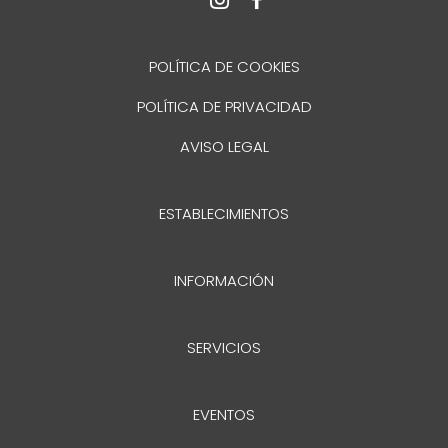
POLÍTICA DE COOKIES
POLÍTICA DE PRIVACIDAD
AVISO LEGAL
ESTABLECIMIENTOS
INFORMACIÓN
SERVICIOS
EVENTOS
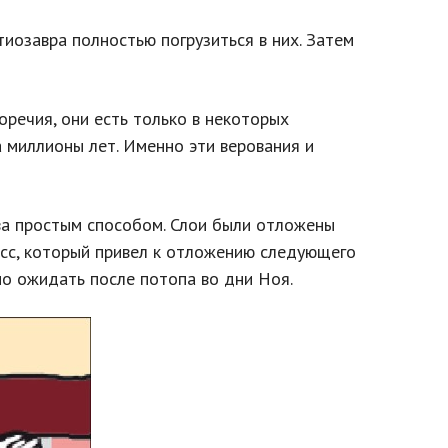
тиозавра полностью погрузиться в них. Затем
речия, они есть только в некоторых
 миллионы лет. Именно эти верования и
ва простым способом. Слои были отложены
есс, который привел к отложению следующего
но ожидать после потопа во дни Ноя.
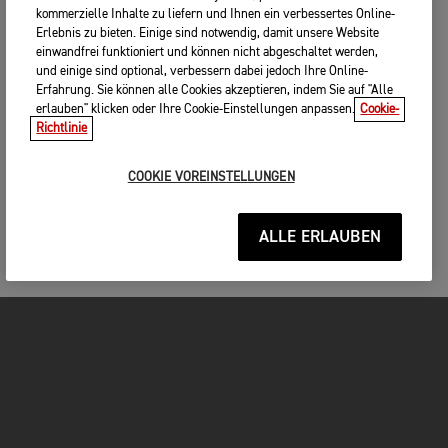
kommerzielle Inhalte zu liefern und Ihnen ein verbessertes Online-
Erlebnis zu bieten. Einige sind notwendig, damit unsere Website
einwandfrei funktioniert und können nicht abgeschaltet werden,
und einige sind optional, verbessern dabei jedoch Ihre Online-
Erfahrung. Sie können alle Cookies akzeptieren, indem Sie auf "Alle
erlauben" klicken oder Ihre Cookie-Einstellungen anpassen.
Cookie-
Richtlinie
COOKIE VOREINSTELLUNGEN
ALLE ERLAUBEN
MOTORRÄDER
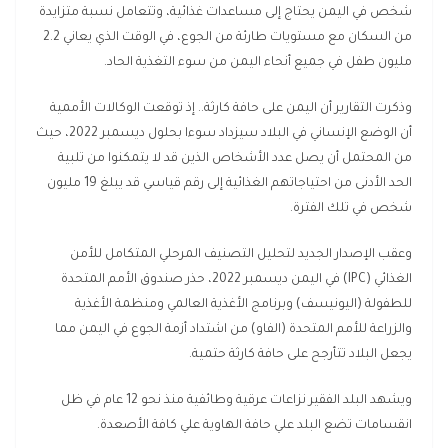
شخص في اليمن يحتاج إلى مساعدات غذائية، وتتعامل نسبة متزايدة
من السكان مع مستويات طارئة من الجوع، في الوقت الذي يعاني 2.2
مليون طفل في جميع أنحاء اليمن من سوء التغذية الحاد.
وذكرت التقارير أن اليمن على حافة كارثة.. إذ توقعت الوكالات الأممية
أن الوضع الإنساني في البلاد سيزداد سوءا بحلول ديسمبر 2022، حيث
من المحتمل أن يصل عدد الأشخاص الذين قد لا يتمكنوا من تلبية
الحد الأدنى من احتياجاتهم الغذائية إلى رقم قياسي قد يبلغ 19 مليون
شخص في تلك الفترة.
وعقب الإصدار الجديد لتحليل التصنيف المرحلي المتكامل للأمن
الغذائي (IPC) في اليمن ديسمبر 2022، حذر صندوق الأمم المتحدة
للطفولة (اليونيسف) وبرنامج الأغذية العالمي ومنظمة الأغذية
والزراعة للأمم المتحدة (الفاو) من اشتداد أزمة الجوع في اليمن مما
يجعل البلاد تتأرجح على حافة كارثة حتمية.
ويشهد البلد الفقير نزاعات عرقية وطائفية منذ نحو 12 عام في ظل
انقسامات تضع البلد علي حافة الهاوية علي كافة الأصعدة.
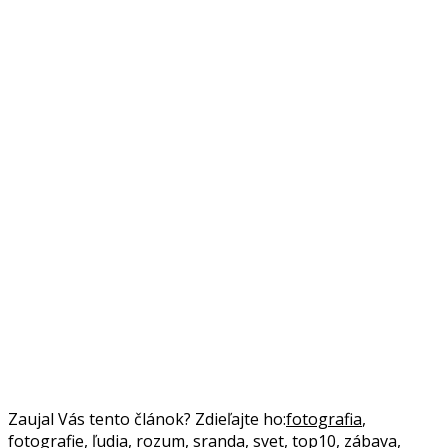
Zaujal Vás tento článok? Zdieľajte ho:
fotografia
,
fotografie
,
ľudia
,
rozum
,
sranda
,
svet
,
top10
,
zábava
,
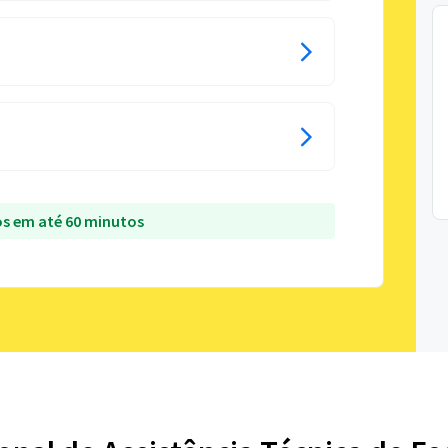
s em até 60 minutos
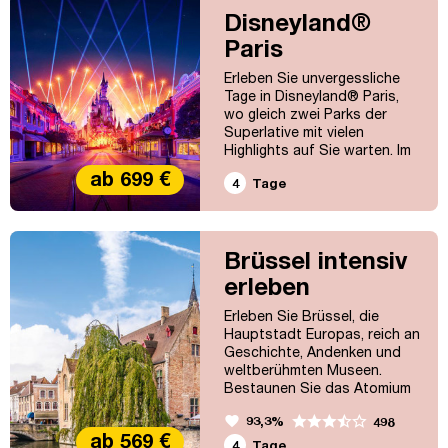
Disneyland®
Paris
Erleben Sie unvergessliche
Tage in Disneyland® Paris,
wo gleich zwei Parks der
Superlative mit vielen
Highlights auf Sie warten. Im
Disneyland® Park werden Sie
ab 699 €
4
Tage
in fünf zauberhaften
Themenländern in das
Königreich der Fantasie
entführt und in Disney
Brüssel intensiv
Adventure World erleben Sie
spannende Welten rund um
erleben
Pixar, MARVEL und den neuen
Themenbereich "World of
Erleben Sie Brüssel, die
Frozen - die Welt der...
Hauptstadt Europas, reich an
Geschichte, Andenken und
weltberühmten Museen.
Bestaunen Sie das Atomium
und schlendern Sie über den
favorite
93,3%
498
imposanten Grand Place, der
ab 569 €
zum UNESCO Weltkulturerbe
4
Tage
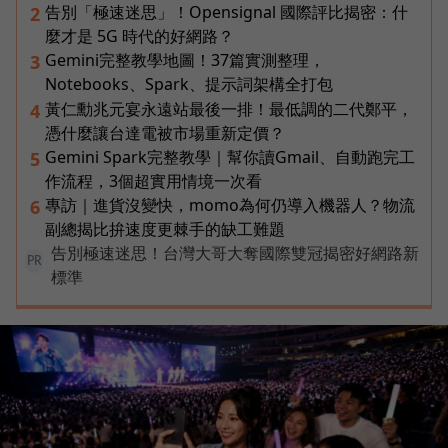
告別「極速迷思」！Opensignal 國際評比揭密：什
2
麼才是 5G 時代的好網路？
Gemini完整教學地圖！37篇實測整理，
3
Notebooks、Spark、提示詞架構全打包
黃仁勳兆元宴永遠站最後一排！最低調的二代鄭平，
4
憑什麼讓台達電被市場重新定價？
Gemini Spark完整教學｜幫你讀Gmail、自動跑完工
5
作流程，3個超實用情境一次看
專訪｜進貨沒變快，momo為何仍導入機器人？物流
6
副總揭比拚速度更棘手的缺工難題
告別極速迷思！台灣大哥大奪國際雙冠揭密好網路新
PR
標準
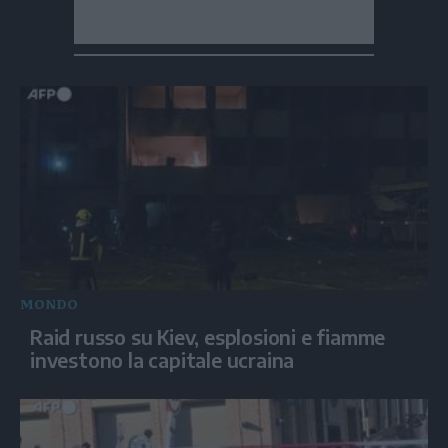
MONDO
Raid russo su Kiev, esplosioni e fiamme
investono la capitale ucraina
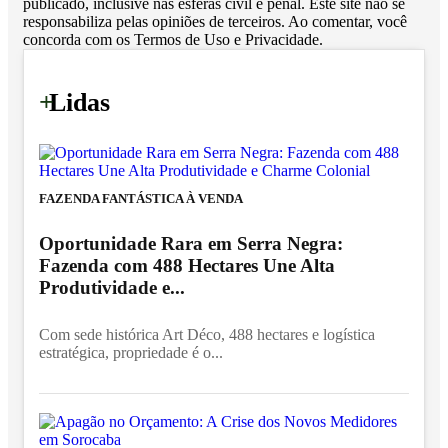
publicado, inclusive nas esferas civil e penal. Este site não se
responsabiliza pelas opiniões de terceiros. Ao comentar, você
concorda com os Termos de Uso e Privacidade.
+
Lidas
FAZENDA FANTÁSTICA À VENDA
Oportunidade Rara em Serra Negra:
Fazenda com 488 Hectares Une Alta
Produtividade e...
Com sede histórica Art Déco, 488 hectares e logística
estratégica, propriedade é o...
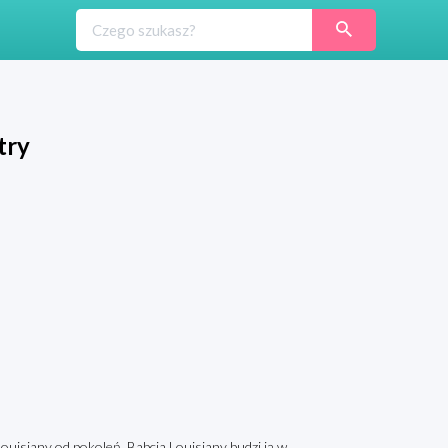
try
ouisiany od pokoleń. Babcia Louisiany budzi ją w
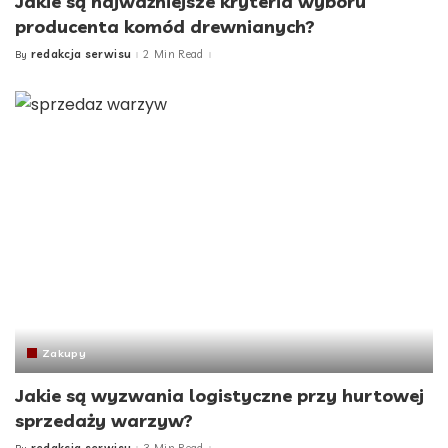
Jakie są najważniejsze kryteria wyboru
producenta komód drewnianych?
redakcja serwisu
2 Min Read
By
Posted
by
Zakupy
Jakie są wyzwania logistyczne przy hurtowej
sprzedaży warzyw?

==

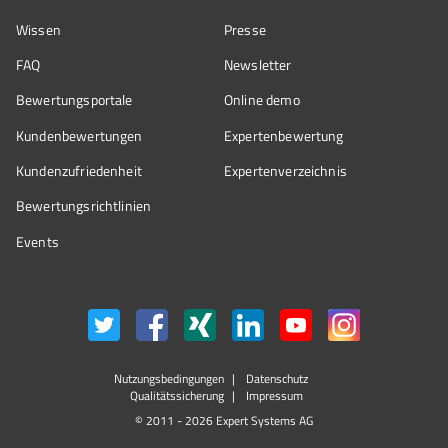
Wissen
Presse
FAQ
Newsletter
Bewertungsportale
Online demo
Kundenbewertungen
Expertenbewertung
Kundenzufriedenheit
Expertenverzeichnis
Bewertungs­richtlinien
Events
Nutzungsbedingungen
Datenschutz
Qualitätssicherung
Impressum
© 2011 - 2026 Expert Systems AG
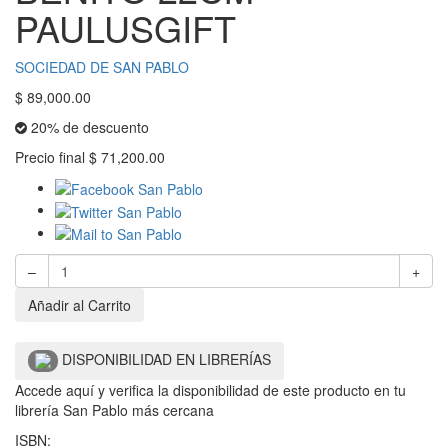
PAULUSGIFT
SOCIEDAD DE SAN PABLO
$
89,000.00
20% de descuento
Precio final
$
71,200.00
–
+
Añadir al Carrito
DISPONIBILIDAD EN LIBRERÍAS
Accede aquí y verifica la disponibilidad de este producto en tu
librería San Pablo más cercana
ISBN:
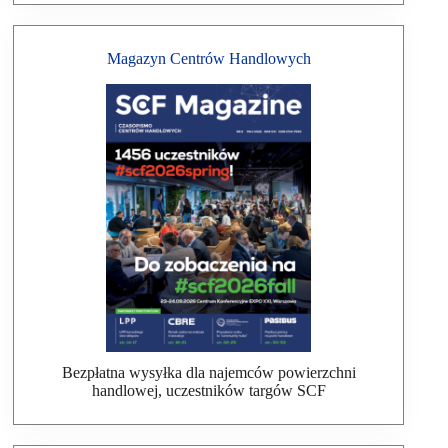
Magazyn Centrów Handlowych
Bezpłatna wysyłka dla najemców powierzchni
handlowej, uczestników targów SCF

...

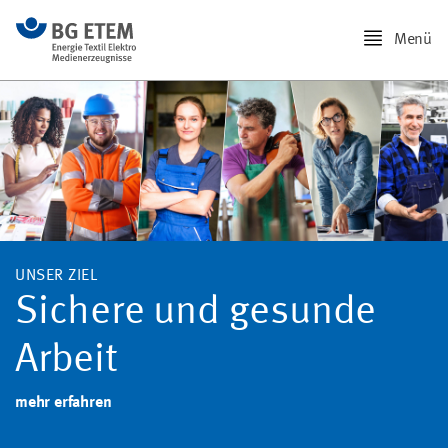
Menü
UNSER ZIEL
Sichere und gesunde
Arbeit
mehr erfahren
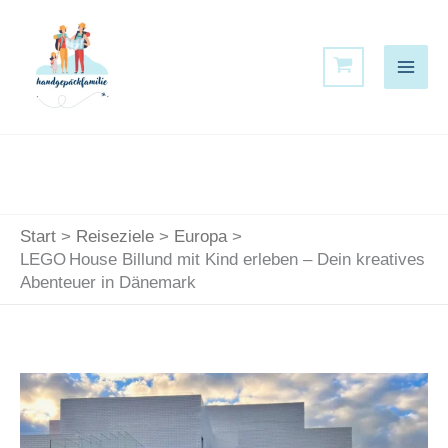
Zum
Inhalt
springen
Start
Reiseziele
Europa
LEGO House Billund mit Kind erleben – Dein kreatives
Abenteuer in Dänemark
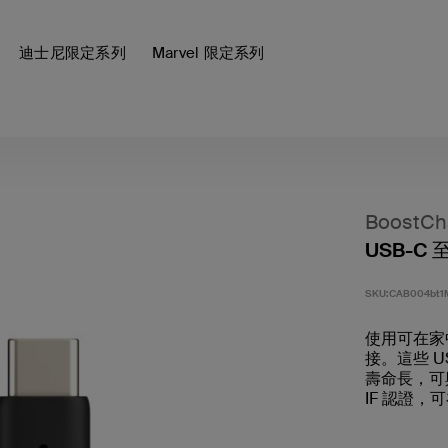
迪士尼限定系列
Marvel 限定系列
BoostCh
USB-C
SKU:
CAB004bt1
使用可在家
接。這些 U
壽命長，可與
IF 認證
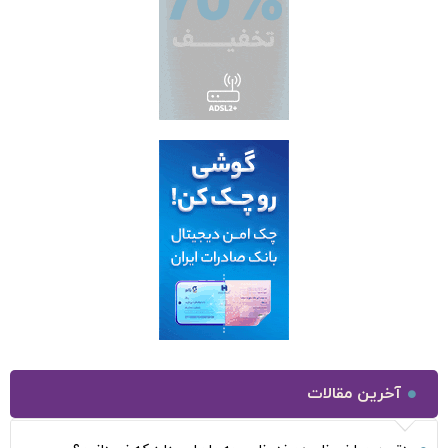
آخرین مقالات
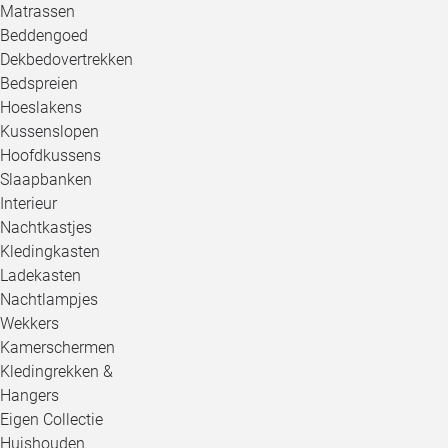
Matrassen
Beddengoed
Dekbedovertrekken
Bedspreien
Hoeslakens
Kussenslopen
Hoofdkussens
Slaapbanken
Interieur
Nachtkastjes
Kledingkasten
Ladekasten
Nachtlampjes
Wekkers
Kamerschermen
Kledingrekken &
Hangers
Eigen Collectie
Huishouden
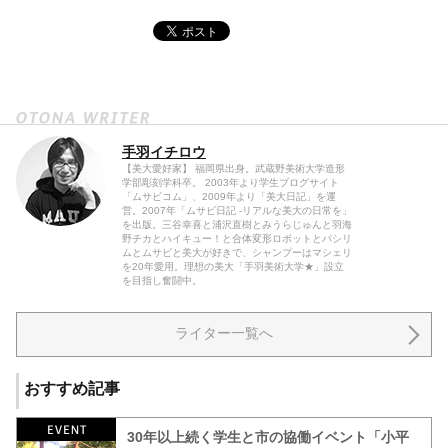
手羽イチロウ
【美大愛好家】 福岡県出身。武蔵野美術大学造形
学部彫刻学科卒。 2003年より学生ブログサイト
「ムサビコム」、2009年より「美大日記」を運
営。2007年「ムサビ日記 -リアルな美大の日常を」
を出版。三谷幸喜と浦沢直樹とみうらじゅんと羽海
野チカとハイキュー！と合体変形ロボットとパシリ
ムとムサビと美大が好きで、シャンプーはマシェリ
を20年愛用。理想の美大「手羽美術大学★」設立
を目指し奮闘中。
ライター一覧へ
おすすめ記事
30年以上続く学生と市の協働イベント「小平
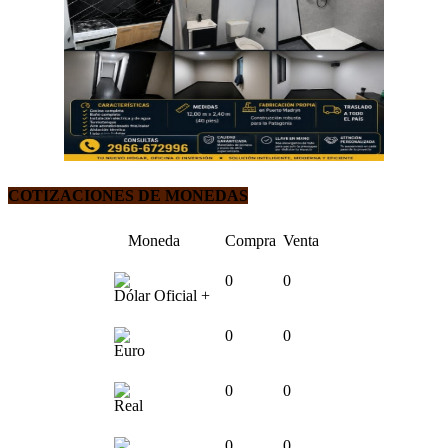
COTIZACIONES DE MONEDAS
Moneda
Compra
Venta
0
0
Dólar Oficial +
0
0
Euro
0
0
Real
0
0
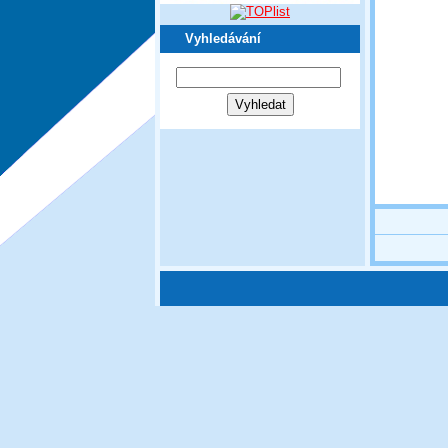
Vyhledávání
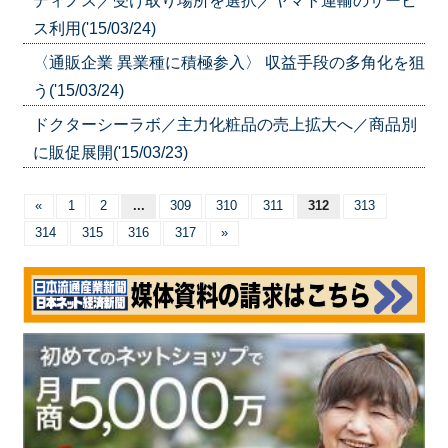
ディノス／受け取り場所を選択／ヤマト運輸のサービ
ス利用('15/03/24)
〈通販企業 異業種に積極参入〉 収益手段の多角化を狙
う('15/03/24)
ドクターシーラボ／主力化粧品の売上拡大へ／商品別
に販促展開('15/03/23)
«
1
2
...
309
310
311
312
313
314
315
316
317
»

- _TASK STATEMENT_
Bring together all lines of the entries above in which the string "البلد" occurs.

- _RESULT BELOW_
ويشهد البلد الفقير نزاعات عرقية وطائفية منذ نحو 12 عام في ظل
انقسامات تضع البلد علي حافة الهاوية علي كافة الأصعدة.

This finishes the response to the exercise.